> **Work instruction**
All that is required is the number of lines in this listing that hold "bookmark".

> **Material provided**

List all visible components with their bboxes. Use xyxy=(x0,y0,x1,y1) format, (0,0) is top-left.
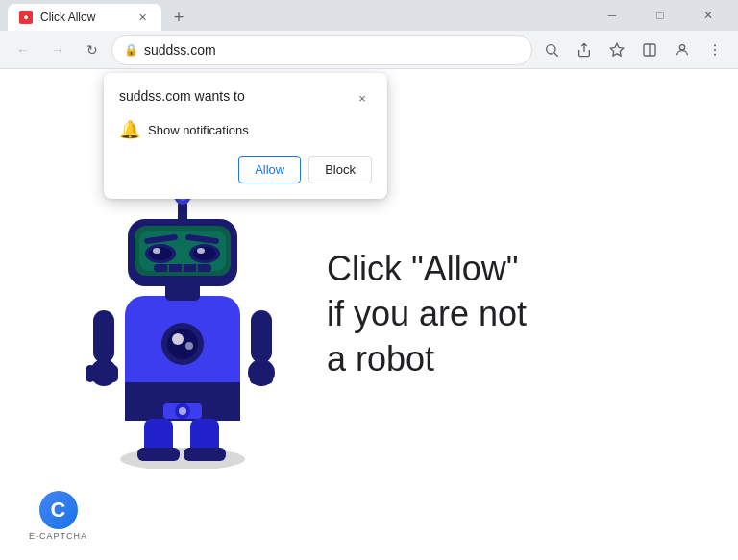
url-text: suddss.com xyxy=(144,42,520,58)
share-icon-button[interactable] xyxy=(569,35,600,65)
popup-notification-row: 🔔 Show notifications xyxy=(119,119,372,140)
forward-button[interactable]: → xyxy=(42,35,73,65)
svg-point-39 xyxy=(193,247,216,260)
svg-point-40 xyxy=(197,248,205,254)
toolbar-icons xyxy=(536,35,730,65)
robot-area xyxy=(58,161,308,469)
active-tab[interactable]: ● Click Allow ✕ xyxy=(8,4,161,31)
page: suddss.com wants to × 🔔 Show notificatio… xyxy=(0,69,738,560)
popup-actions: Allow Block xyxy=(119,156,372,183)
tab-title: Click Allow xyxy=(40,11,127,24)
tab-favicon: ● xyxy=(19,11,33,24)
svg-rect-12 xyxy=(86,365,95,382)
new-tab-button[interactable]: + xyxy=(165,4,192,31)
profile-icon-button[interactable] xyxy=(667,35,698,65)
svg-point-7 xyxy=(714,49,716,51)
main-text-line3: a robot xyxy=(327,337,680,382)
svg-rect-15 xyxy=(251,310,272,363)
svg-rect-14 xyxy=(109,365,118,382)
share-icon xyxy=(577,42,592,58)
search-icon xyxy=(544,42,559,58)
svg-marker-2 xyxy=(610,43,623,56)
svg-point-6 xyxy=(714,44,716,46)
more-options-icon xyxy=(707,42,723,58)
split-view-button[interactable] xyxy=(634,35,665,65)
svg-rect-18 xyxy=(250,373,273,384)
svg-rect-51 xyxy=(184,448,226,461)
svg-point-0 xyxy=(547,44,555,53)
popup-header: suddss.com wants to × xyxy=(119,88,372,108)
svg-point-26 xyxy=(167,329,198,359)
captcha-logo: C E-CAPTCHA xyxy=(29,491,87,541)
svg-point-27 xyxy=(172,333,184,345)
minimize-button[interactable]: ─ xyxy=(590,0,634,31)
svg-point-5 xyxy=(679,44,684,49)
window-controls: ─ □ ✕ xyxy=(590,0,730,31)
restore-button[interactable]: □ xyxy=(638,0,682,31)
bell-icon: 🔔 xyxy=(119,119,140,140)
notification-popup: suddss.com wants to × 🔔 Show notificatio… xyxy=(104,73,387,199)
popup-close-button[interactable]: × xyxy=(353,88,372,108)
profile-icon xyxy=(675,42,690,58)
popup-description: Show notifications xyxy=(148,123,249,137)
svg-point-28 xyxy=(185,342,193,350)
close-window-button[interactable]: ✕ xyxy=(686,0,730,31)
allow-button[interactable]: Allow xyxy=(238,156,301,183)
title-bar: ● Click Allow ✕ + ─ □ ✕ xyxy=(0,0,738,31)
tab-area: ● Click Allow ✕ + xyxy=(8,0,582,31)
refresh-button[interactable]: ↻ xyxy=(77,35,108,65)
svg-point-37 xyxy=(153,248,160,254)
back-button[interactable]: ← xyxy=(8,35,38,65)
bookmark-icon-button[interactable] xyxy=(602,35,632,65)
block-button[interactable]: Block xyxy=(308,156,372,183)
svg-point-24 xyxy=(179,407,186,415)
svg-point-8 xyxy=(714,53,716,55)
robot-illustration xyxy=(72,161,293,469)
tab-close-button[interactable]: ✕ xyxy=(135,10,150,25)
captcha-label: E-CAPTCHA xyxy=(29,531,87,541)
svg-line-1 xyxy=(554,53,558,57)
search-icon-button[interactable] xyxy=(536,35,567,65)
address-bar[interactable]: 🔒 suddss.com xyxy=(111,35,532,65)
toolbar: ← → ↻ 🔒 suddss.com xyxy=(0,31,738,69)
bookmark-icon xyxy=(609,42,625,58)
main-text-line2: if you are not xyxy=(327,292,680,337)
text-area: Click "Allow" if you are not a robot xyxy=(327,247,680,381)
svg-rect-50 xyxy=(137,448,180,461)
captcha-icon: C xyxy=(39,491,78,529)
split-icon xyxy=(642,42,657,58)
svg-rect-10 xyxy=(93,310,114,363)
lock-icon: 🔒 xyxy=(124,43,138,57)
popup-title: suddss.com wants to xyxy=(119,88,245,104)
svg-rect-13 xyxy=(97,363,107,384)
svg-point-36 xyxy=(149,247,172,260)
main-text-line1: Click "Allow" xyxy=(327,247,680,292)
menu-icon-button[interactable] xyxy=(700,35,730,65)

--

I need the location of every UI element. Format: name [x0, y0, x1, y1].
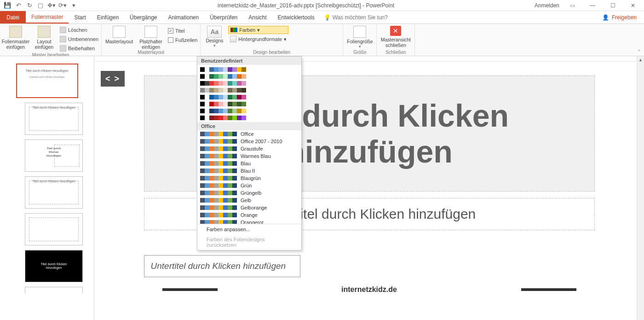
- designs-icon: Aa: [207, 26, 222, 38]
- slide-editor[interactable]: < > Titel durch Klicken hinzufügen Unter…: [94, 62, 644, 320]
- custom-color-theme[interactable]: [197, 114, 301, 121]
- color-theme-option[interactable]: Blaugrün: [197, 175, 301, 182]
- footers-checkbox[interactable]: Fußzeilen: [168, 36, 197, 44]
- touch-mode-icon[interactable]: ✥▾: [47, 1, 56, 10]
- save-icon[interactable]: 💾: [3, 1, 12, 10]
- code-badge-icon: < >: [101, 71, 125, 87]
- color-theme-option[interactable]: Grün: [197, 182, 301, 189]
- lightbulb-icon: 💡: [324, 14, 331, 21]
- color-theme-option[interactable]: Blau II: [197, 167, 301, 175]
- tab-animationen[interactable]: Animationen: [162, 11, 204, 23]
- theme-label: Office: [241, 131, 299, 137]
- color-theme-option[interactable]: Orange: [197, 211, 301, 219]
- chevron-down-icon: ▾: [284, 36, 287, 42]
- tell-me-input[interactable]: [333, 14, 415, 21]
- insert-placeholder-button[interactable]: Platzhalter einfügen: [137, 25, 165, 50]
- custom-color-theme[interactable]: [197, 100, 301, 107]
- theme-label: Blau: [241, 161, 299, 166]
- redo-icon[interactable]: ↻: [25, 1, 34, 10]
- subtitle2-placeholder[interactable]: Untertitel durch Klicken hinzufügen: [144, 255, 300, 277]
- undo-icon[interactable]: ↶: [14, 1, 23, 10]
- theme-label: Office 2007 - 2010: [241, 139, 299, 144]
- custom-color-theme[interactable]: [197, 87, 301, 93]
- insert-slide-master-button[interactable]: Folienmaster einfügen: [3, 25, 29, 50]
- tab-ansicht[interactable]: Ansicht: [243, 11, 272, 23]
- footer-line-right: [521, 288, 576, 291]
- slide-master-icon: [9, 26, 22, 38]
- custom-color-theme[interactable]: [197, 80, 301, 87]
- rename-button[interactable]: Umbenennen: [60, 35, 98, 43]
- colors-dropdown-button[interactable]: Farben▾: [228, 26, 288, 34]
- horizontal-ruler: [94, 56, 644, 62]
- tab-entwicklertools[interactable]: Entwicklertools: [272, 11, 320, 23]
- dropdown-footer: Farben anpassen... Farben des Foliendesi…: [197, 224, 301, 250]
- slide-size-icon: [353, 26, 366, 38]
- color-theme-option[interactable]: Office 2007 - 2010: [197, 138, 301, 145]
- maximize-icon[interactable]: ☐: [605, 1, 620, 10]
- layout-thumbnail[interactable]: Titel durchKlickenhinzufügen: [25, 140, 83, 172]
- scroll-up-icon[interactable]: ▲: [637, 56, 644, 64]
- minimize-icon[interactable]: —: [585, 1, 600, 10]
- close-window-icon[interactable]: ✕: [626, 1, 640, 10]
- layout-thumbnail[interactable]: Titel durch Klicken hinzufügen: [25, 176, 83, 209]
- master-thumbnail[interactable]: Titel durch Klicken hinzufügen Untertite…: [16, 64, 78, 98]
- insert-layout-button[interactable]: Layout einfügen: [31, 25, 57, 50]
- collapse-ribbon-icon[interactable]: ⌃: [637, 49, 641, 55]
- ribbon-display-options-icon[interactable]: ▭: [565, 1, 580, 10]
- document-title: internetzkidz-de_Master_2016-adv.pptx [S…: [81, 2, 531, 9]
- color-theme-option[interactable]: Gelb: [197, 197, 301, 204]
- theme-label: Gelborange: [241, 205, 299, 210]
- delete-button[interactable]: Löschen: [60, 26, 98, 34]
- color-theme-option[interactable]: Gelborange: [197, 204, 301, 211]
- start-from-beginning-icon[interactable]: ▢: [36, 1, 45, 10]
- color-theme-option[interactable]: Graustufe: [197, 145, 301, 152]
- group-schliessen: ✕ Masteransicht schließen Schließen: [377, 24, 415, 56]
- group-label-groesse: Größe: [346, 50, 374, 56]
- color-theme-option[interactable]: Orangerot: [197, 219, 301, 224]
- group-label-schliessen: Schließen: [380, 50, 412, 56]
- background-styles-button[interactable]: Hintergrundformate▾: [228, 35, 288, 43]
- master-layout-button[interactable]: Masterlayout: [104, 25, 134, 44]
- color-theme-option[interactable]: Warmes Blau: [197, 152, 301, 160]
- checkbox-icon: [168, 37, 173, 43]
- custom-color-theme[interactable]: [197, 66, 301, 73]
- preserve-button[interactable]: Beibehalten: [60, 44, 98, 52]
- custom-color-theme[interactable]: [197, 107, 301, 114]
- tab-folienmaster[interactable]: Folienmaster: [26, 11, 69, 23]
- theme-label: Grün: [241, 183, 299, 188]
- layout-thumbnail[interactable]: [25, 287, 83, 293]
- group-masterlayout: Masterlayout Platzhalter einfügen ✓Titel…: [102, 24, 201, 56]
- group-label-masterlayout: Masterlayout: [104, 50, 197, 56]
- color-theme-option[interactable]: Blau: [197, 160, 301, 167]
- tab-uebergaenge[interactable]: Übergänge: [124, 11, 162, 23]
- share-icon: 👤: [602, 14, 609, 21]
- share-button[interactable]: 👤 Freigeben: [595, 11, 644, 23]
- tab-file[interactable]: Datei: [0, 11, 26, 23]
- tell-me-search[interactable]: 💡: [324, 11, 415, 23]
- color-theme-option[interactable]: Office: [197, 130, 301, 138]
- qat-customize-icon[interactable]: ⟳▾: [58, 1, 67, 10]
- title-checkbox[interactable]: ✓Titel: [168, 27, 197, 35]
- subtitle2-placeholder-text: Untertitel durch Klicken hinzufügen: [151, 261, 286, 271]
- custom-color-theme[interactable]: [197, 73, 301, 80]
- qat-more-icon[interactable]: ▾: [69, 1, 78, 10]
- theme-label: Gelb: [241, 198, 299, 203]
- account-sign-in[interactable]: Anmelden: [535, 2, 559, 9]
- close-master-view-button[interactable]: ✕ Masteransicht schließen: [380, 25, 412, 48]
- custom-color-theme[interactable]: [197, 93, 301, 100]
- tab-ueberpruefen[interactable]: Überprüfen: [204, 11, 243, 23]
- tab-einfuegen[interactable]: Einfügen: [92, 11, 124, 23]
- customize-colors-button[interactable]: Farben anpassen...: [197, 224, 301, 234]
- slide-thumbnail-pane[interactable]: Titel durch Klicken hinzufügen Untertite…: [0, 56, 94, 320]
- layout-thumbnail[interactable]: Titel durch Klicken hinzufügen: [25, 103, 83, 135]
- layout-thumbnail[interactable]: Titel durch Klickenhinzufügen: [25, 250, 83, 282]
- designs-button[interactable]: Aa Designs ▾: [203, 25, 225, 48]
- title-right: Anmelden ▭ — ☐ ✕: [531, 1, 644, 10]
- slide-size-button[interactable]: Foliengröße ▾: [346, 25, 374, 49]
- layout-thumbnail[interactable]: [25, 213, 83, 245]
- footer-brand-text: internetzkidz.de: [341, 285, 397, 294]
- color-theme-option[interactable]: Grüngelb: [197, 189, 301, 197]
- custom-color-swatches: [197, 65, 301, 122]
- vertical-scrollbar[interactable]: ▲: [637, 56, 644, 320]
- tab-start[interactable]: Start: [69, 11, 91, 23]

* * *

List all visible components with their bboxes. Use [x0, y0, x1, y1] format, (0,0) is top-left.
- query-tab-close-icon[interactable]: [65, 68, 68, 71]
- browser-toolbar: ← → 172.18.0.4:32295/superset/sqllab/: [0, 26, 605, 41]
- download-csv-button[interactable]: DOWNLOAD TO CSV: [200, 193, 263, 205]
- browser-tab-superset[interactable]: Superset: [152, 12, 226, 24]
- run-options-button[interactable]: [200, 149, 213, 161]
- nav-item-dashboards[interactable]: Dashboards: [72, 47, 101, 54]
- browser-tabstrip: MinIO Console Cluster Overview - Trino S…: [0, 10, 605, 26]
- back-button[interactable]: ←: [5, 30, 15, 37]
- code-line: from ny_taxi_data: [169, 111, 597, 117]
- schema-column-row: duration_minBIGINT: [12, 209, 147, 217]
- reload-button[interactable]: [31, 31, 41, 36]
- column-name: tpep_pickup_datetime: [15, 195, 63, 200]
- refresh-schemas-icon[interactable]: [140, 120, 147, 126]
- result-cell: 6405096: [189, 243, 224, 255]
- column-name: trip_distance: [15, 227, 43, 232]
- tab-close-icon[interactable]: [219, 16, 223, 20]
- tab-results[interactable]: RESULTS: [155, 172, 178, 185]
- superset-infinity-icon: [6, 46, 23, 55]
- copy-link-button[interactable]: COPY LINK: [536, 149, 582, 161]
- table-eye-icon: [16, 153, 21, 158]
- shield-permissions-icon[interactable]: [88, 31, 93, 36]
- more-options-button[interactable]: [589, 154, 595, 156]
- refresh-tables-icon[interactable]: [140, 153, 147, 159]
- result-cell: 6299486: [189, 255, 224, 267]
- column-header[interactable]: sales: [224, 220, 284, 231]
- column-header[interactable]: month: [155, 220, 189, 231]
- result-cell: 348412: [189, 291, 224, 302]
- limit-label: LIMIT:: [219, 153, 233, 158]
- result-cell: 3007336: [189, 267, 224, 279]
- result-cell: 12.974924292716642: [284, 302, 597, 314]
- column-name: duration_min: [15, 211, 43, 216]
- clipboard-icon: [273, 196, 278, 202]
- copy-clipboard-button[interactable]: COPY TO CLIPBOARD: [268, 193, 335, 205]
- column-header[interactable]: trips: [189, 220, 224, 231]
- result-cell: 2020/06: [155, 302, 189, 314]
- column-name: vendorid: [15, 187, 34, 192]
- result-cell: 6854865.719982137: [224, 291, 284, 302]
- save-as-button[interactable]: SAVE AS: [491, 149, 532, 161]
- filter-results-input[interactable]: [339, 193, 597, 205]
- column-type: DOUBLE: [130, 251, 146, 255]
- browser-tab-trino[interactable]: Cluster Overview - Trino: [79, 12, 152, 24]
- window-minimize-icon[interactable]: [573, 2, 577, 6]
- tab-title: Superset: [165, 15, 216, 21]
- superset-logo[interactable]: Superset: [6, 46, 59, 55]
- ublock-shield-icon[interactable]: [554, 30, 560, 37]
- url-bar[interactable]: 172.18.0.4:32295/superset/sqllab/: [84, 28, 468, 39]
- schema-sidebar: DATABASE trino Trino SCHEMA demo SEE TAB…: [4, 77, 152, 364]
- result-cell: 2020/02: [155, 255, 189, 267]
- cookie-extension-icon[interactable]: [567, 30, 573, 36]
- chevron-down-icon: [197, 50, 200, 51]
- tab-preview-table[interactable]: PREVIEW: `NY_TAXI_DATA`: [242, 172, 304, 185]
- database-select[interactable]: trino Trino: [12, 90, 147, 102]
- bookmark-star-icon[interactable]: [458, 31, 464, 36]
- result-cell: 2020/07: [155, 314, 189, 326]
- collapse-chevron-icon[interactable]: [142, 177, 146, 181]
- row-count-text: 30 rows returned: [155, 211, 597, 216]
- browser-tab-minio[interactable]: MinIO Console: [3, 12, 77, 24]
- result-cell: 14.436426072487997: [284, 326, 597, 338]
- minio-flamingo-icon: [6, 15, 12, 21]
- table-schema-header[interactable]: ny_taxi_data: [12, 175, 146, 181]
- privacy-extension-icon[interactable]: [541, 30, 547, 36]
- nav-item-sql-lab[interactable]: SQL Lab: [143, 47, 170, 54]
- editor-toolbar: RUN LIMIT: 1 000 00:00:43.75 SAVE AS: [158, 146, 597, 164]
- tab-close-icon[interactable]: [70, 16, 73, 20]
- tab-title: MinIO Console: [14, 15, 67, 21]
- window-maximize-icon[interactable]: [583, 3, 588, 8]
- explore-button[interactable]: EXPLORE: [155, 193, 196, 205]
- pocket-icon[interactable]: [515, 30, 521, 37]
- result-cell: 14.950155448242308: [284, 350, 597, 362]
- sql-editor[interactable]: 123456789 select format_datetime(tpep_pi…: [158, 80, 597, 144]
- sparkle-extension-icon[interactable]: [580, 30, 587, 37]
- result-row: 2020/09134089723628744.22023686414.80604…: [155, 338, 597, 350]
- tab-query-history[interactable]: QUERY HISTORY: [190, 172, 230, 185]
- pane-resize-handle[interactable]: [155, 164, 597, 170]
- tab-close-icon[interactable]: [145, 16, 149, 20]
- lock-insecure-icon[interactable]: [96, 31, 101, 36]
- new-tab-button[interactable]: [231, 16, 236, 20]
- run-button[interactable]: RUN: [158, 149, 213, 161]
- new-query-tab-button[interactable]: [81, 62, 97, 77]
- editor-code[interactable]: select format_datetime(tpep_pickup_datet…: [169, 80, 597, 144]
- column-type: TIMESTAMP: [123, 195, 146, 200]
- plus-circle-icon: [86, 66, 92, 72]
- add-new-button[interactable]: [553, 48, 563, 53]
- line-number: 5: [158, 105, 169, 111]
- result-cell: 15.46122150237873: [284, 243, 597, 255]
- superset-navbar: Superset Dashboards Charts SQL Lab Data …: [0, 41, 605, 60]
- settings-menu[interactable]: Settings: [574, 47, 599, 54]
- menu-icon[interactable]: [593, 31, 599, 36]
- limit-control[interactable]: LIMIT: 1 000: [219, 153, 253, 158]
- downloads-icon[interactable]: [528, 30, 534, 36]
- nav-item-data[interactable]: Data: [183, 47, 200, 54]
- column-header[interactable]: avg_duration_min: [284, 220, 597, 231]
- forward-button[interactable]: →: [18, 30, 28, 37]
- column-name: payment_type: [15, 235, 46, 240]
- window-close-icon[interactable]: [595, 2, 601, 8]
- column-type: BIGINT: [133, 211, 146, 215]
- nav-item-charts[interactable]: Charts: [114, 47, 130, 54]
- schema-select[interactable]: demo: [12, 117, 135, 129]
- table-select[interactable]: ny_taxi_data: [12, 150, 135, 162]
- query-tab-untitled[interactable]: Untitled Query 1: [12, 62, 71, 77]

> **Output**
3